Well meaning and largely convincing but depressing and rather disappointing film of the true story of Operation Anthropoid, the WWII mission to assassinate top Nazi SS General Reinhard Heydrich, leader of occupying Nazi forces in Czechoslovakia.
Cillian Murphy and Jamie Dornan star as Josef Gabcík and Jan Kubis, two of the group of self-exiled Czech and Slovak soldiers who hatch an extremely risky top-secret mission to stop Heydrich’s reign of terror.
Stuck with phony ‘Czech’ accents, Murphy and Dornan lack their usual credibility and authority, though they do look their parts and are physically expressive.

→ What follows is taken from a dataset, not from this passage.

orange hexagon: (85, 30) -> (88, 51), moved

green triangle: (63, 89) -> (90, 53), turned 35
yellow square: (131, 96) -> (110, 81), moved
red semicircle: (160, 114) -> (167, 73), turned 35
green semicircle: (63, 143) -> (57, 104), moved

Easily the best, most effective performance comes from Toby Jones as Uncle Hajský. Karel Hermánek Jr plays Ignác, Brian Caspe is Antonín, Bill Milner is At’a and Charlotte Le Bon is Marie Kovárníková.

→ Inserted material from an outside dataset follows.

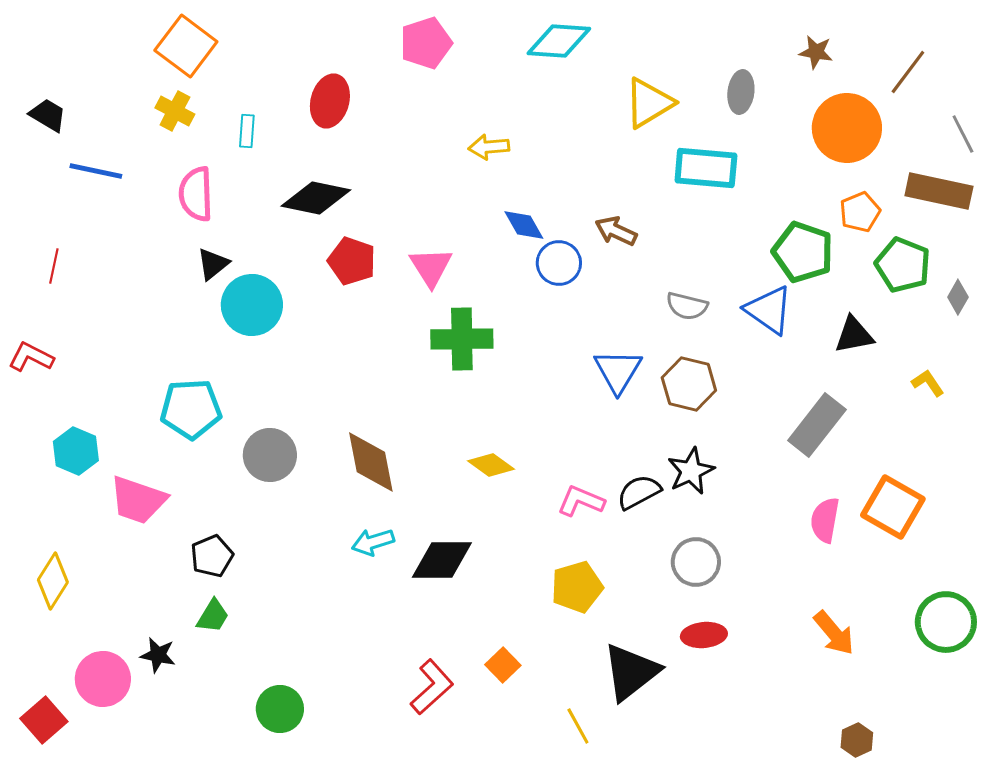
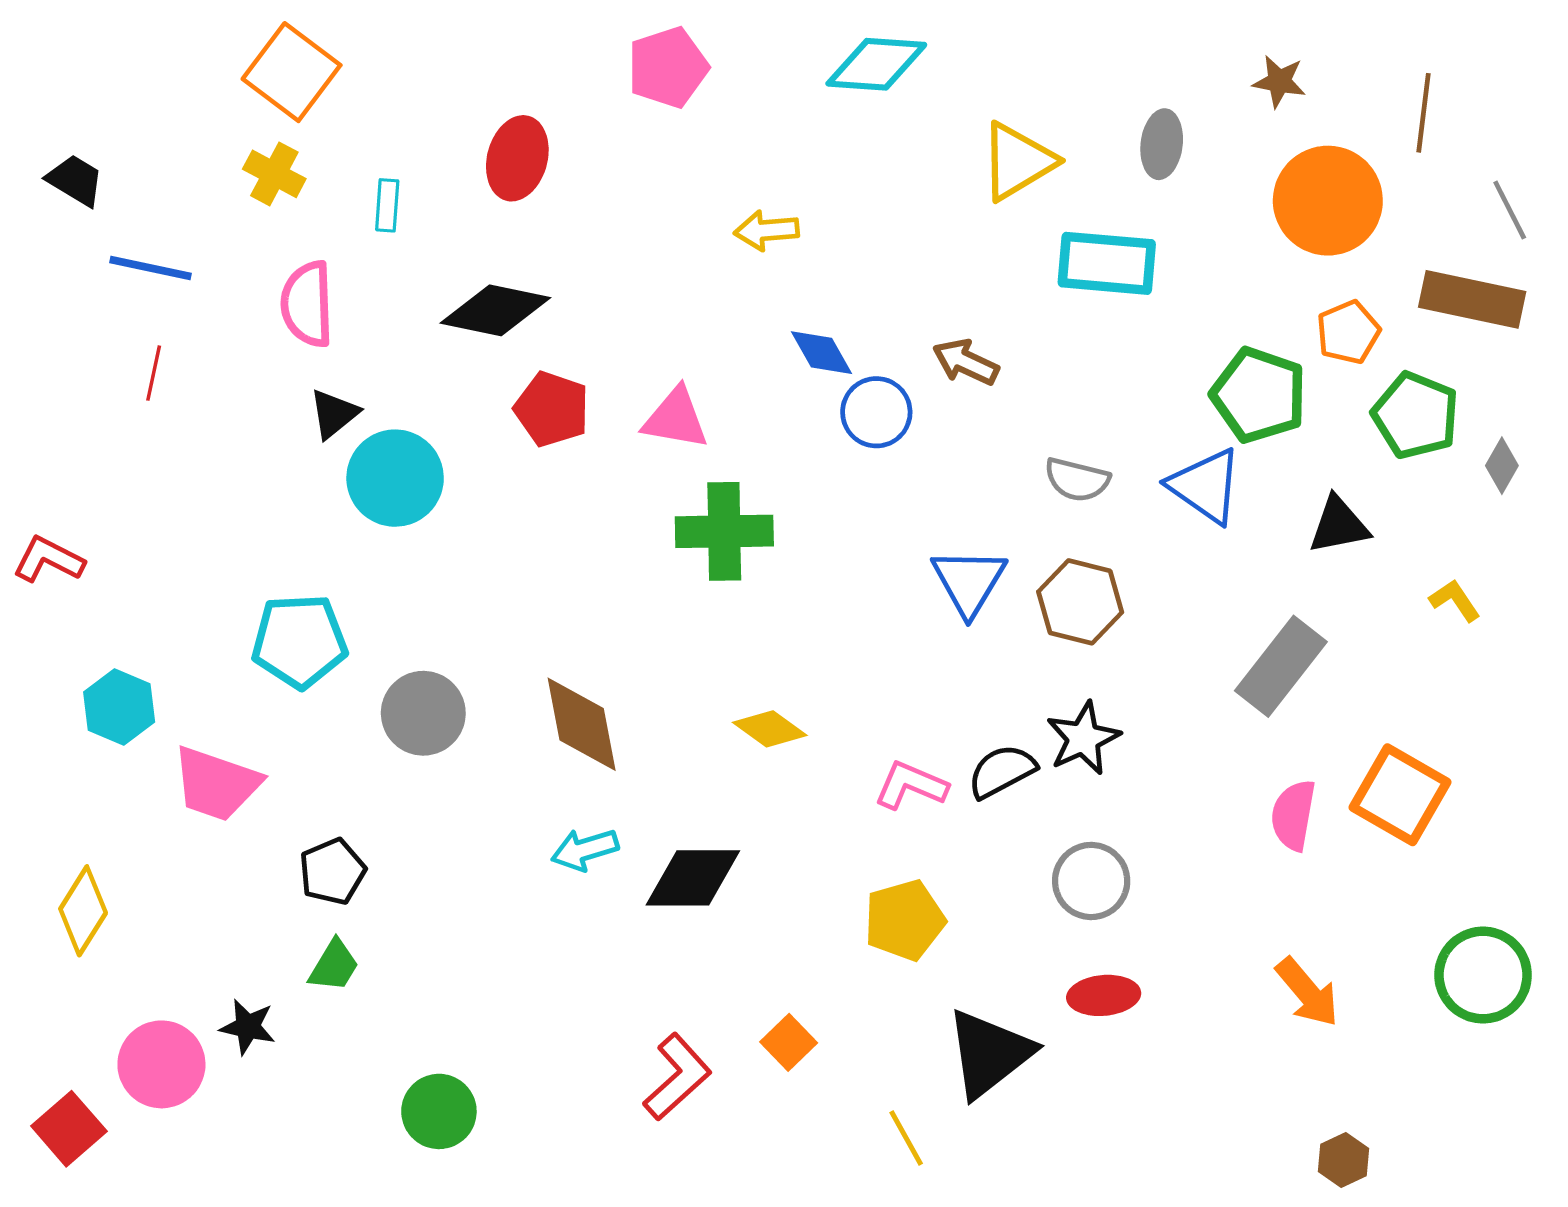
brown line: (908, 72) -> (1423, 113), turned -30
red line: (54, 266) -> (154, 373), moved
pink triangle: (431, 267) -> (676, 419), turned -48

Meanwhile co-writer/ director Sean Ellis seems to be struggling too with the tumultuous magnitude of his story, which for such an important one that changed history, feels oddly lightweight here. It probably needs Steven Spielberg or maybe Ridley Scott to pull this off.
Nevertheless, the film is sharply shot by the director and the production smartly designed by Morgan Kennedy, though Robin Foster’s insistent score is a drawback. The well-staged last third of the film with the assassination attempt and its aftermath is undeniably edge-of-seat and exciting, but that is also the depressing part of the film. The tacked-on romance is as mistaken as it is unconvincing, and the happy vision ending is horrible. But the climax, where the heroes are trapped in a cathedral, is properly heart breaking.
However, despite its shortcomings, Anthropoid is commendable and welcome as a tribute to the incredible bravery of the Czech resistance and it is praiseworthy that Ellis keeps an important but little-remembered story in the present mentality. It is best not forgotten, though it is better to move on.